▸ **WHAT IS REQUIRED**
Please copy the data below exactly, from its first line through the line holding "Horaires officiels affichés", and skip the pictures.

Extracted page text data:
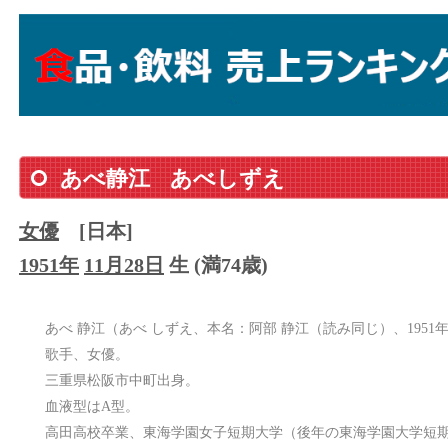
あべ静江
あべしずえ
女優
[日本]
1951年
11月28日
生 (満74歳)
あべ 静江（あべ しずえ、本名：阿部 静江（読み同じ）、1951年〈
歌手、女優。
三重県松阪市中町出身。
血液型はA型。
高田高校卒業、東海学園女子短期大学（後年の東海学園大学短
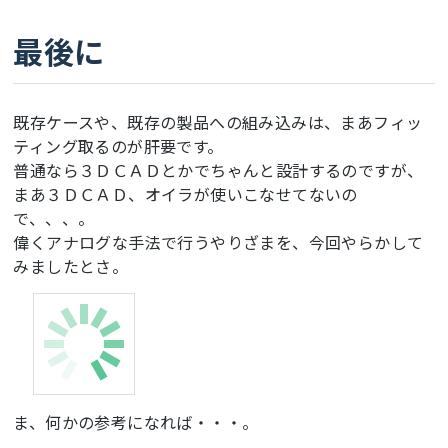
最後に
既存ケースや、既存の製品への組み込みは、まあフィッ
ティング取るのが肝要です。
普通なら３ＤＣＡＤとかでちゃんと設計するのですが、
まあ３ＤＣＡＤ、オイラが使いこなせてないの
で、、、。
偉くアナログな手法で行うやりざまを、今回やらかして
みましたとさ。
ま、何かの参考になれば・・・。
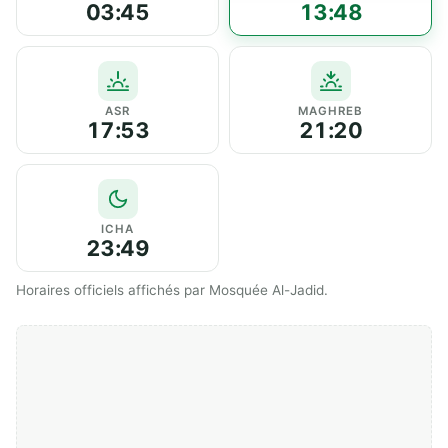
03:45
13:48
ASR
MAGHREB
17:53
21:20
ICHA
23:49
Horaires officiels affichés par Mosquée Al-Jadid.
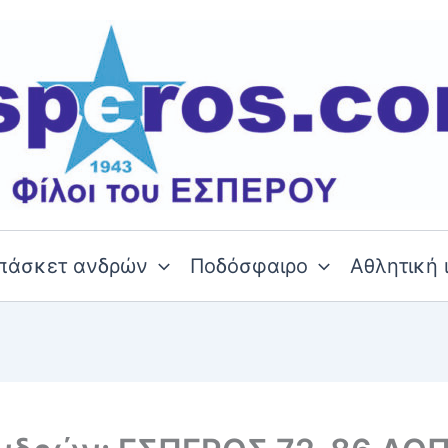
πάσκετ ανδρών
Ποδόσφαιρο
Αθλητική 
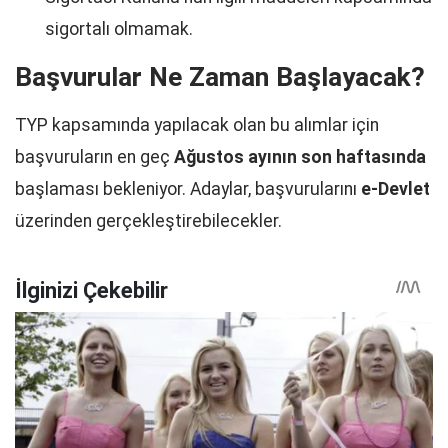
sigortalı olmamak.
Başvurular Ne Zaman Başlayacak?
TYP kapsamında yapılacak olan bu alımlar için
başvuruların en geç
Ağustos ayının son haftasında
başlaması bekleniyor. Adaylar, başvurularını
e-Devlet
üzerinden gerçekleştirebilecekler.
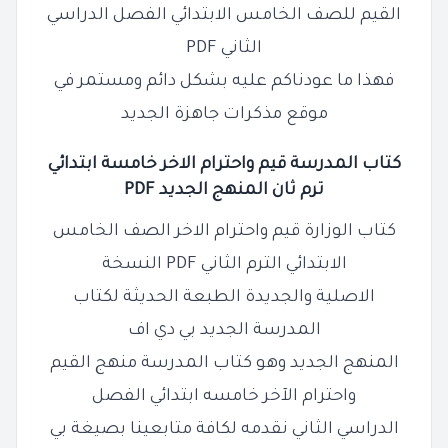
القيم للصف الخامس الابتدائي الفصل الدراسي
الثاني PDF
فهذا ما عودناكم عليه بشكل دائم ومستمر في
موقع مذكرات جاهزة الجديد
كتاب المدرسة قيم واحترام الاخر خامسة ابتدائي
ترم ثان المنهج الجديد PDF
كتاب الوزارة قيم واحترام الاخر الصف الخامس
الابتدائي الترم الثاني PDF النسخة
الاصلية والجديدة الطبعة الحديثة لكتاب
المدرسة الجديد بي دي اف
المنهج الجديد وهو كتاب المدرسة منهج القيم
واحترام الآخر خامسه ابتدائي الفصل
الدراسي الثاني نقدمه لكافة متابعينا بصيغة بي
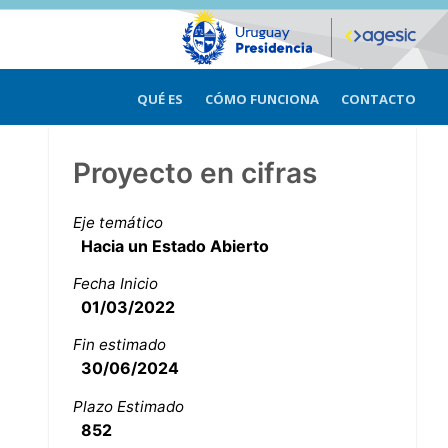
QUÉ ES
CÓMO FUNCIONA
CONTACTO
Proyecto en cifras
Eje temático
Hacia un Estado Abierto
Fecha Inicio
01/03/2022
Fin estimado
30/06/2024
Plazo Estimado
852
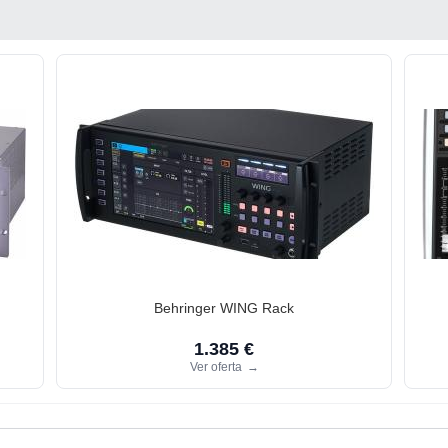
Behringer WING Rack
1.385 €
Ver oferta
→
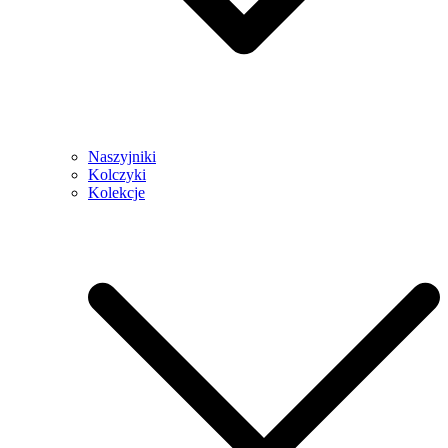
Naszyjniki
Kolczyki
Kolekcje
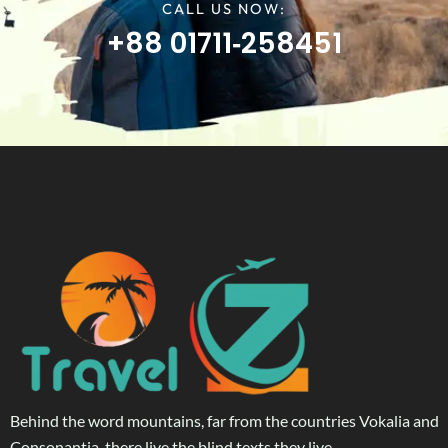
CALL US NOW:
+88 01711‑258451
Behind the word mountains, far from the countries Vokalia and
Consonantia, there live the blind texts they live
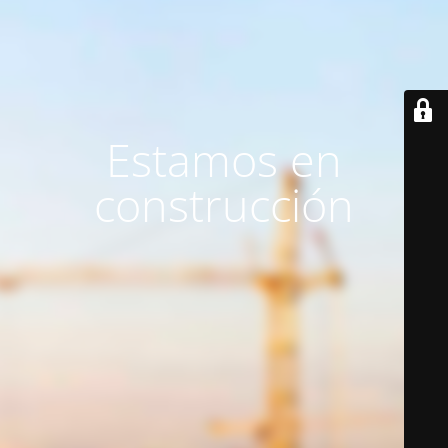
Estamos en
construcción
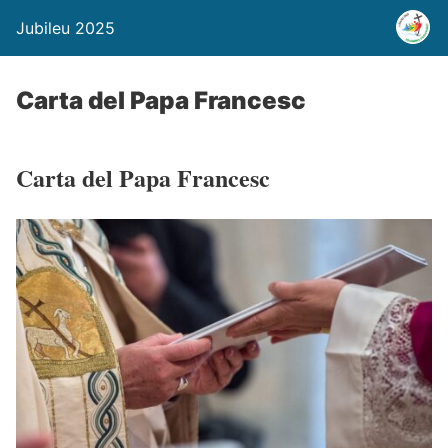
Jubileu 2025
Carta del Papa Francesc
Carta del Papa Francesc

▸ **TASK SOLUTION**
あべ静江
あべしずえ
女優
[日本]
1951年
11月28日
生 (満74歳)
あべ 静江（あべ しずえ、本名：阿部 静江（読み同じ）、1951年〈
歌手、女優。
三重県松阪市中町出身。
血液型はA型。
高田高校卒業、東海学園女子短期大学（後年の東海学園大学短
最後に
既存ケースや、既存の製品への組み込みは、まあフィッ
ティング取るのが肝要です。
普通なら３ＤＣＡＤとかでちゃんと設計するのですが、
まあ３ＤＣＡＤ、オイラが使いこなせてないの
で、、、。
偉くアナログな手法で行うやりざまを、今回やらかして
みましたとさ。
ま、何かの参考になれば・・・。
03:45
13:48
ASR
MAGHREB
17:53
21:20
ICHA
23:49
Horaires officiels affichés par Mosquée Al-Jadid.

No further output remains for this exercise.